When you analyze a rational function graph, you're looking for key features that define the behavior of the function. Essential aspects include intercepts, asymptotes, and points of inflection. This can determine how a graph curves and where it crosses or approaches certain lines. Begin by examining the overall shape and direction of the graph. Rational functions like \( y = \frac{x^2 + 1}{x^2 - 4} \), often have one or more asymptotes and might be divided into distinct sections by these asymptotes. Graph analysis also involves understanding the direction and curvature of the graph at different sections. These changes are particularly important around critical points such as intercepts and asymptotes, as they signal significant shifts in the graph's behavior.

Asymptotes are critical lines that a graph approaches but never quite touches. For rational functions, these are usually vertical or horizontal lines.

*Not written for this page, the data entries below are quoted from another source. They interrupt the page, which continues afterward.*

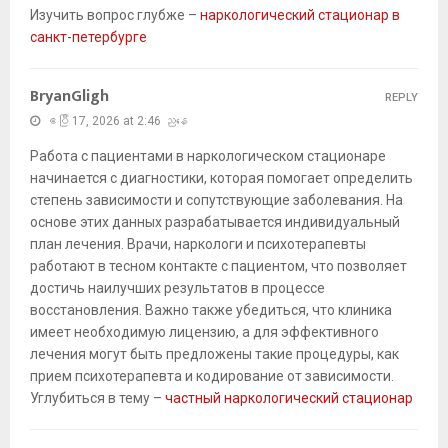
Изучить вопрос глубже –
наркологический стационар в
санкт-петербурге
BryanGligh
REPLY
ဧပြီ 17, 2026 at 2:46 ညနေ
Работа с пациентами в наркологическом стационаре
начинается с диагностики, которая помогает определить
степень зависимости и сопутствующие заболевания. На
основе этих данных разрабатывается индивидуальный
план лечения. Врачи, наркологи и психотерапевты
работают в тесном контакте с пациентом, что позволяет
достичь наилучших результатов в процессе
восстановления. Важно также убедиться, что клиника
имеет необходимую лицензию, а для эффективного
лечения могут быть предложены такие процедуры, как
прием психотерапевта и кодирование от зависимости.
Углубиться в тему –
частный наркологический стационар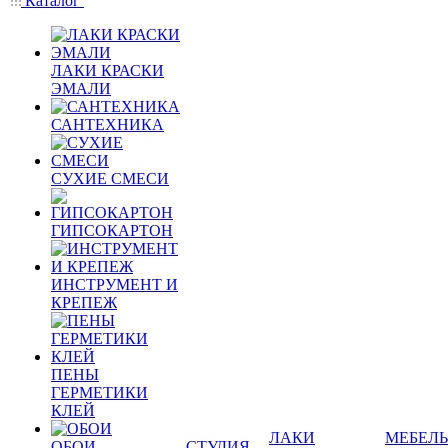
Каталог
ЛАКИ КРАСКИ
ЭМАЛИ
САНТЕХНИКА
СУХИЕ СМЕСИ
ГИПСОКАРТОН
ИНСТРУМЕНТ И
КРЕПЕЖ
ПЕНЫ
ГЕРМЕТИКИ
КЛЕЙ
ЛАКИ
МЕБЕЛЬ
ОБОИ
СТУДИЯ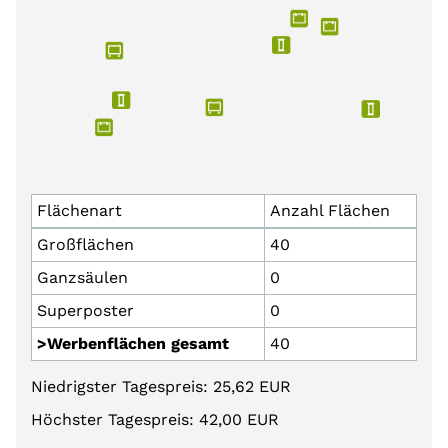
Flächenart
Anzahl Flächen
Großflächen
40
Ganzsäulen
0
Superposter
0
>Werbenflächen gesamt
40
Niedrigster Tagespreis: 25,62 EUR
Höchster Tagespreis: 42,00 EUR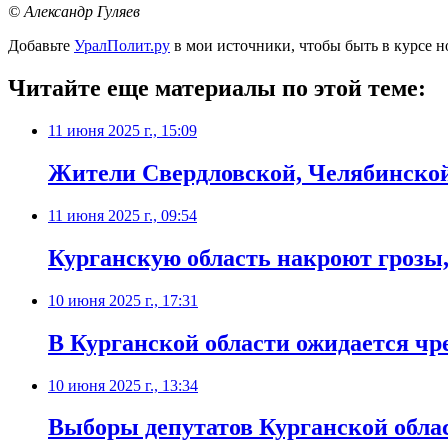
© Александр Гуляев
Добавьте
УралПолит.ру
в мои источники, чтобы быть в курсе н
Читайте еще материалы по этой теме:
11 июня 2025 г., 15:09
Жители Свердловской, Челябинской 
11 июня 2025 г., 09:54
Курганскую область накроют грозы,
10 июня 2025 г., 17:31
В Курганской области ожидается ч
10 июня 2025 г., 13:34
Выборы депутатов Курганской обла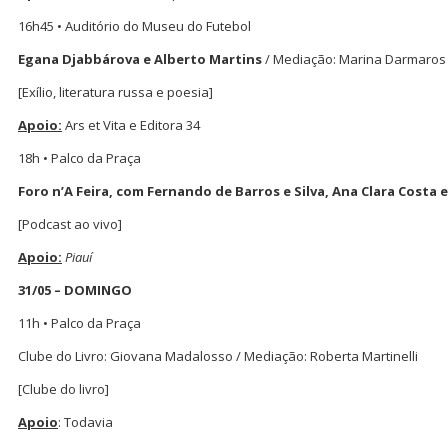
16h45 • Auditório do Museu do Futebol
Egana Djabbárova e Alberto Martins
/ Mediação: Marina Darmaros
[Exílio, literatura russa e poesia]
Apoio:
Ars et Vita e Editora 34
18h • Palco da Praça
Foro n’A Feira, com Fernando de Barros e Silva, Ana Clara Costa 
[Podcast ao vivo]
Apoio:
Piauí
31/05 – DOMINGO
11h • Palco da Praça
Clube do Livro: Giovana Madalosso / Mediação: Roberta Martinelli
[Clube do livro]
Apoio
: Todavia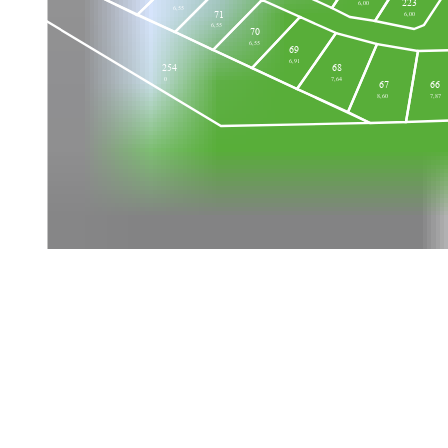
223
6,00
6,55
71
6,00
6,55
70
6,55
69
6,91
254
68
0
7,64
67
66
8,60
7,87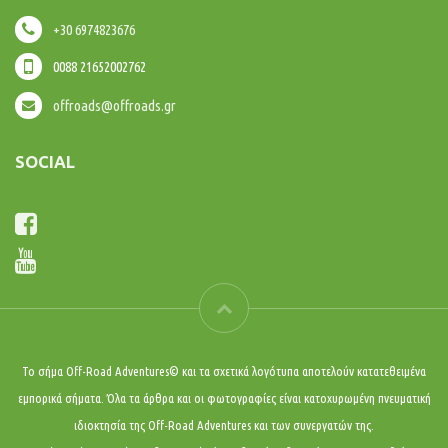
+30 6974823676
0088 21652002762
offroads@offroads.gr
SOCIAL
Το σήμα Off-Road Adventures© και τα σχετικά λογότυπα αποτελούν κατατεθειμένα
εμπορικά σήματα. Όλα τα άρθρα και οι φωτογραφίες είναι κατοχυρωμένη πνευματική
ιδιοκτησία της Off-Road Adventures και των συνεργατών της.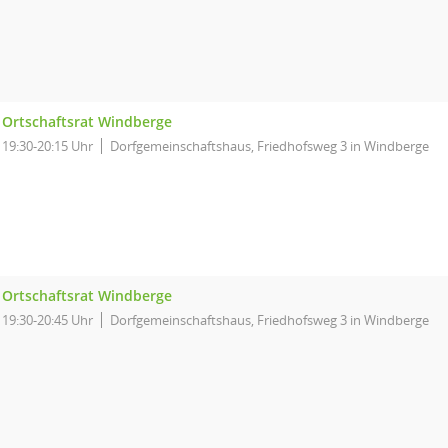
Ortschaftsrat Windberge
19:30-20:15 Uhr
Dorfgemeinschaftshaus, Friedhofsweg 3 in Windberge
Ortschaftsrat Windberge
19:30-20:45 Uhr
Dorfgemeinschaftshaus, Friedhofsweg 3 in Windberge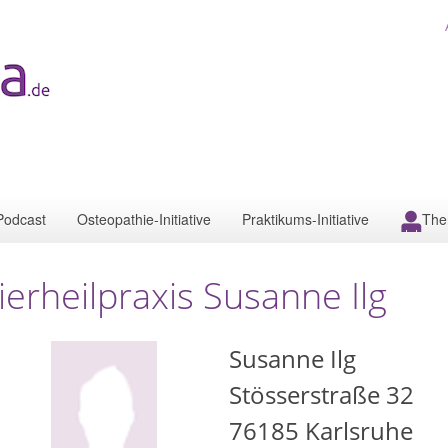
Podcast
Osteopathie-Initiative
Praktikums-Initiative
The
ierheilpraxis Susanne Ilg
Susanne Ilg
Stösserstraße 32
76185
Karlsruhe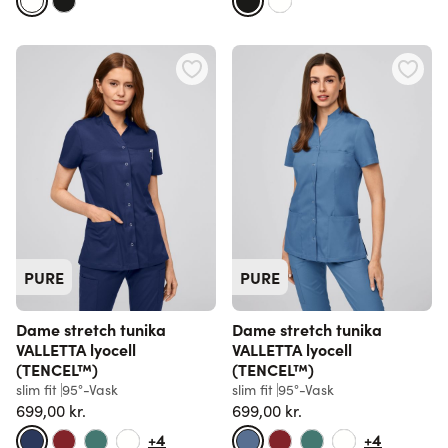
PURE
PURE
Dame stretch tunika
Dame stretch tunika
VALLETTA lyocell
VALLETTA lyocell
(TENCEL™)
(TENCEL™)
slim fit
95°-Vask
slim fit
95°-Vask
699,00 kr.
699,00 kr.
+4
+4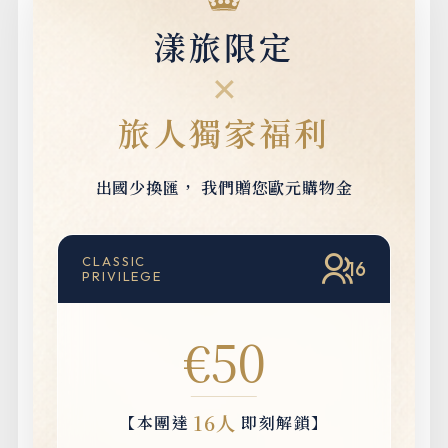
漾旅限定
✕
旅人獨家福利
出國少換匯，
我們贈您歐元購物金
CLASSIC
16
PRIVILEGE
€50
16人
【本團達
即刻解鎖】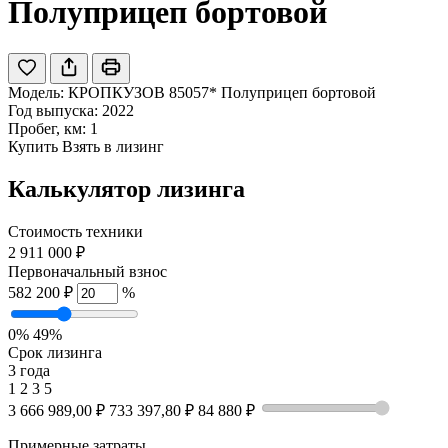
Полуприцеп бортовой
Модель:
КРОПКУЗОВ 85057* Полуприцеп бортовой
Год выпуска: 2022
Пробег, км: 1
Купить
Взять в лизинг
Калькулятор лизинга
Стоимость техники
2 911 000 ₽
Первоначальный взнос
582 200 ₽
%
0%
49%
Срок лизинга
3 года
1
2
3
5
3 666 989,00 ₽
733 397,80 ₽
84 880 ₽
Примерные затраты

• Vertical Asymptotes: These occur where the denominator of the function is zero because dividing by zero is undefined. For this function, solve \(x^2 - 4 = 0\) to find \(x = -2\) and \(x = 2\). Therefore, the vertical asymptotes are at these lines.
• Horizontal Asymptotes: To find the horizontal asymptote, compare the degrees of the numerator and denominator. If they are equal, like in this example, the horizontal asymptote is the ratio of their leading coefficients. Here, both coefficients are 1, giving us \(y = 1\).

These lines guide us in understanding how the graph approaches infinity. For example, as \(x\) becomes very large or very small, the values of \(y\) will get closer and closer to the asymptotic values.

Intercepts are the points where the graph crosses the axes, and they provide foundational insights into the behavior of the graph.

• X-Intercepts: These occur where the graph crosses the x-axis. For rational functions, set the numerator to zero. In this case \(x^2 + 1 = 0\) has no real solutions – there are no x-intercepts.
• Y-Intercept: These occur where the graph crosses the y-axis. Substitute \(x = 0\) into the function: \( y = \frac{0^2 + 1}{0^2 - 4} = -\frac{1}{4}\). This tells us the graph meets the y-axis at \( y = -0.25\).

These intercepts are useful for sketching the initial outlines of the graph, helping to plot points as part of the graph's behavior.

These points tell us about the peaks, valleys, and changes in the curve of the graph, offering deeper insights into its overall shape.

• Relative Extrema: To find maxima and minima, we use the first derivative of the function. However, for complex rational functions, using graphing utilities might be more efficient.
• Inflection Points: These are points where the concavity of the graph changes, usually found using the second derivative. Again, graphing tools can simplify this process.

Identifying these points can be complex due to the intricate nature of derivatives for rational functions. Using a graphing utility to visualize and confirm these points on the graph is often a practical approach. This allows you to see the transitions in the graph's behavior more clearly.